PROBLEM STATEMENT
Give the entries again exactly; drop the pictures.

··· RECORDS FOR THE TASK ···

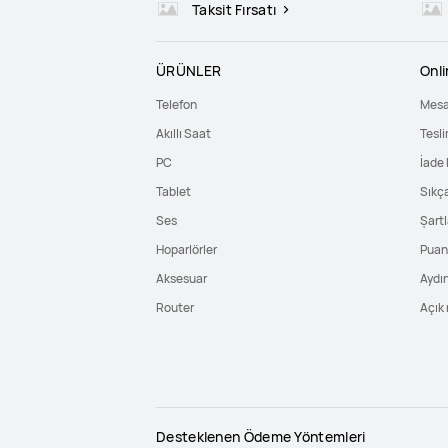
Taksit Fırsatı
ÜRÜNLER
Onl
Telefon
Mesa
Akıllı Saat
Tesli
PC
İade 
Tablet
Sıkç
Ses
Şartl
Hoparlörler
Puan 
Aksesuar
Aydı
Router
Açık 
Desteklenen Ödeme Yöntemleri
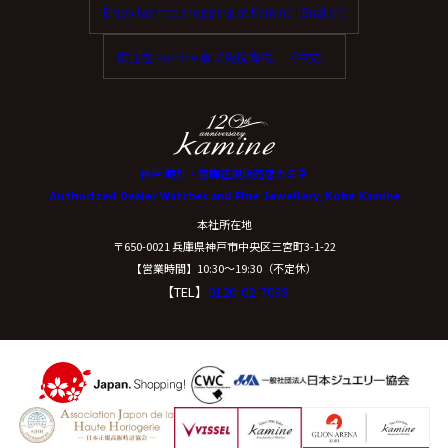
Enjoy tax-free shopping at Kamine. (English)
歡迎在 Kamine 享受免稅購物。（中文）
神戸 時計・宝飾正規販売店カミネ
Authorized Dealer Watches and Fine Jewellery, Kobe Kamine
本社所在地
〒650-0021 兵庫県神戸市中央区三宮町3-1-22
【営業時間】10:30〜19:30（不定休）
【TEL】
0120-02-7039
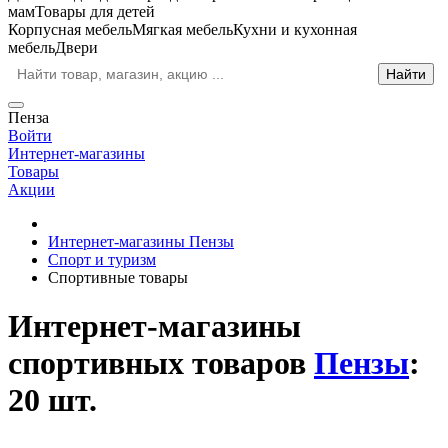
мам
Товары для детей
Корпусная мебель
Мягкая мебель
Кухни и кухонная
мебель
Двери
Пенза
Войти
Интернет-магазины
Товары
Акции
Интернет-магазины Пензы
Спорт и туризм
Спортивные товары
Интернет-магазины
спортивных товаров
Пензы
:
20 шт.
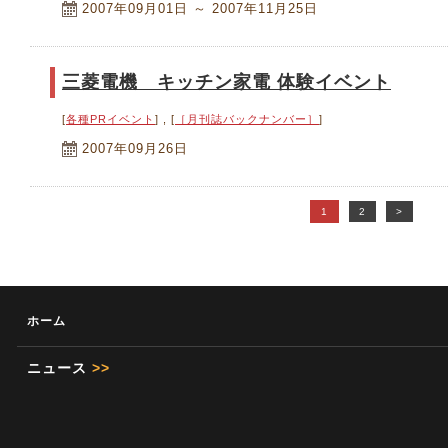
2007年09月01日 ～ 2007年11月25日
三菱電機 キッチン家電 体験イベント
[
各種PRイベント
] , [
［月刊誌バックナンバー］
]
2007年09月26日
1
2
>
ホーム
ニュース
>>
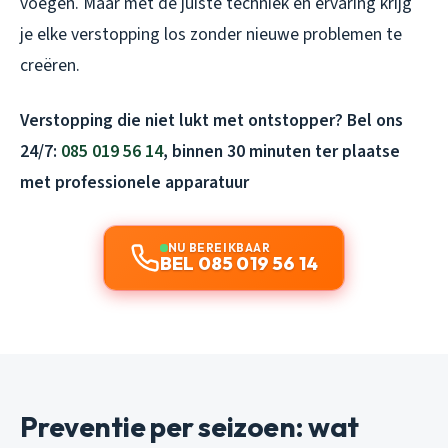
voegen. Maar met de juiste techniek en ervaring krijg
je elke verstopping los zonder nieuwe problemen te
creëren.
Verstopping die niet lukt met ontstopper? Bel ons
24/7:
085 019 56 14
, binnen 30 minuten ter plaatse
met professionele apparatuur
NU BEREIKBAAR
BEL 085 019 56 14
Preventie per seizoen: wat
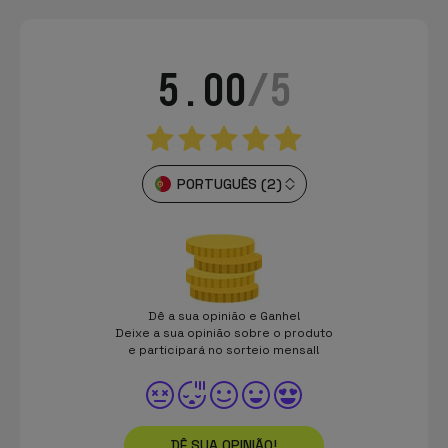
5.00
/5
PORTUGUÊS (2)
Dê a sua opinião e Ganhe!
Deixe a sua opinião sobre o produto
e participará no sorteio mensal!
DÊ SUA OPINIÃO!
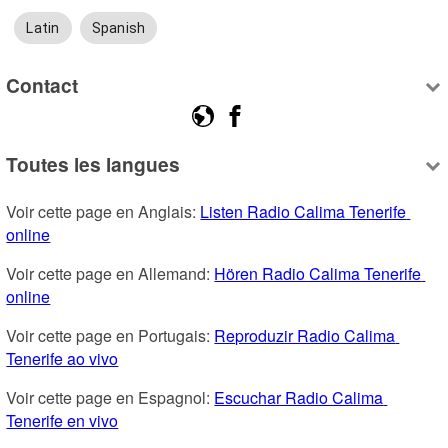
Latin
Spanish
Contact
Toutes les langues
Voir cette page en Anglais: 
Listen Radio Calima Tenerife 
online
Voir cette page en Allemand: 
Hören Radio Calima Tenerife 
online
Voir cette page en Portugais: 
Reproduzir Radio Calima 
Tenerife ao vivo
Voir cette page en Espagnol: 
Escuchar Radio Calima 
Tenerife en vivo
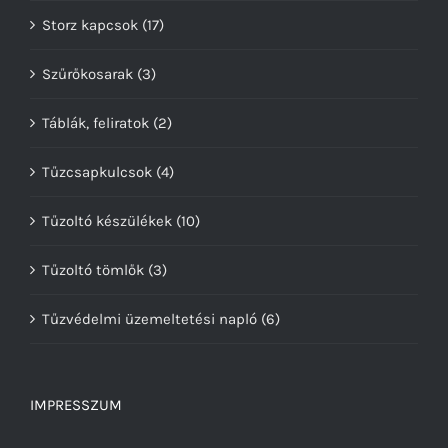
Storz kapcsok
(17)
Szűrőkosarak
(3)
Táblák, feliratok
(2)
Tűzcsapkulcsok
(4)
Tűzoltó készülékek
(10)
Tűzoltó tömlők
(3)
Tűzvédelmi üzemeltetési napló
(6)
IMPRESSZUM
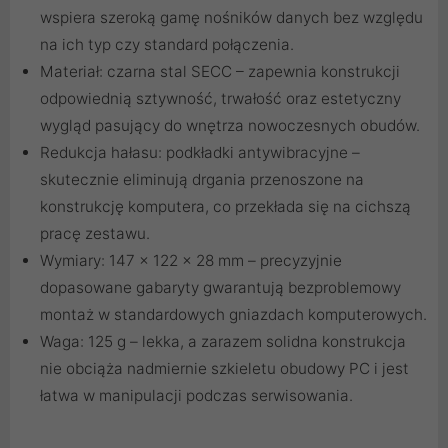
wspiera szeroką gamę nośników danych bez względu
na ich typ czy standard połączenia.
Materiał: czarna stal SECC – zapewnia konstrukcji
odpowiednią sztywność, trwałość oraz estetyczny
wygląd pasujący do wnętrza nowoczesnych obudów.
Redukcja hałasu: podkładki antywibracyjne –
skutecznie eliminują drgania przenoszone na
konstrukcję komputera, co przekłada się na cichszą
pracę zestawu.
Wymiary: 147 x 122 x 28 mm – precyzyjnie
dopasowane gabaryty gwarantują bezproblemowy
montaż w standardowych gniazdach komputerowych.
Waga: 125 g – lekka, a zarazem solidna konstrukcja
nie obciąża nadmiernie szkieletu obudowy PC i jest
łatwa w manipulacji podczas serwisowania.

···

RESPONSE BOX
Taksit Fırsatı
ÜRÜNLER
Onl
Telefon
Mesa
Akıllı Saat
Tesli
PC
İade 
Tablet
Sıkç
Ses
Şartl
Hoparlörler
Puan 
Aksesuar
Aydı
Router
Açık 
Desteklenen Ödeme Yöntemleri
Enjoy tax-free shopping at Kamine. (English)
歡迎在 Kamine 享受免稅購物。（中文）
神戸 時計・宝飾正規販売店カミネ
Authorized Dealer Watches and Fine Jewellery, Kobe Kamine
本社所在地
〒650-0021 兵庫県神戸市中央区三宮町3-1-22
【営業時間】10:30〜19:30（不定休）
【TEL】
0120-02-7039
мам
Товары для детей
Корпусная мебель
Мягкая мебель
Кухни и кухонная
мебель
Двери
Пенза
Войти
Интернет-магазины
Товары
Акции
Интернет-магазины Пензы
Спорт и туризм
Спортивные товары
Интернет-магазины
спортивных товаров
Пензы
:
20 шт.
2007年09月01日 ～ 2007年11月25日
三菱電機 キッチン家電 体験イベント
[
各種PRイベント
] , [
［月刊誌バックナンバー］
]
2007年09月26日
1
2
>
ホーム
ニュース
>>
voegen. Maar met de juiste techniek en ervaring krijg
je elke verstopping los zonder nieuwe problemen te
creëren.
Verstopping die niet lukt met ontstopper? Bel ons
24/7:
085 019 56 14
, binnen 30 minuten ter plaatse
met professionele apparatuur
NU BEREIKBAAR
BEL 085 019 56 14
Preventie per seizoen: wat
5.00
/5
PORTUGUÊS (2)
Dê a sua opinião e Ganhe!
Deixe a sua opinião sobre o produto
e participará no sorteio mensal!
DÊ SUA OPINIÃO!
Latin
Spanish
Contact
Toutes les langues
Voir cette page en Anglais: 
Listen Radio Calima Tenerife 
online
Voir cette page en Allemand: 
Hören Radio Calima Tenerife 
online
Voir cette page en Portugais: 
Reproduzir Radio Calima 
Tenerife ao vivo
Voir cette page en Espagnol: 
Escuchar Radio Calima 
Tenerife en vivo
Storz kapcsok
(17)
Szűrőkosarak
(3)
Táblák, feliratok
(2)
Tűzcsapkulcsok
(4)
Tűzoltó készülékek
(10)
Tűzoltó tömlők
(3)
Tűzvédelmi üzemeltetési napló
(6)
IMPRESSZUM
wspiera szeroką gamę nośników danych bez względu
na ich typ czy standard połączenia.
Materiał: czarna stal SECC – zapewnia konstrukcji
odpowiednią sztywność, trwałość oraz estetyczny
wygląd pasujący do wnętrza nowoczesnych obudów.
Redukcja hałasu: podkładki antywibracyjne –
skutecznie eliminują drgania przenoszone na
konstrukcję komputera, co przekłada się na cichszą
pracę zestawu.
Wymiary: 147 x 122 x 28 mm – precyzyjnie
dopasowane gabaryty gwarantują bezproblemowy
montaż w standardowych gniazdach komputerowych.
Waga: 125 g – lekka, a zarazem solidna konstrukcja
nie obciąża nadmiernie szkieletu obudowy PC i jest
łatwa w manipulacji podczas serwisowania.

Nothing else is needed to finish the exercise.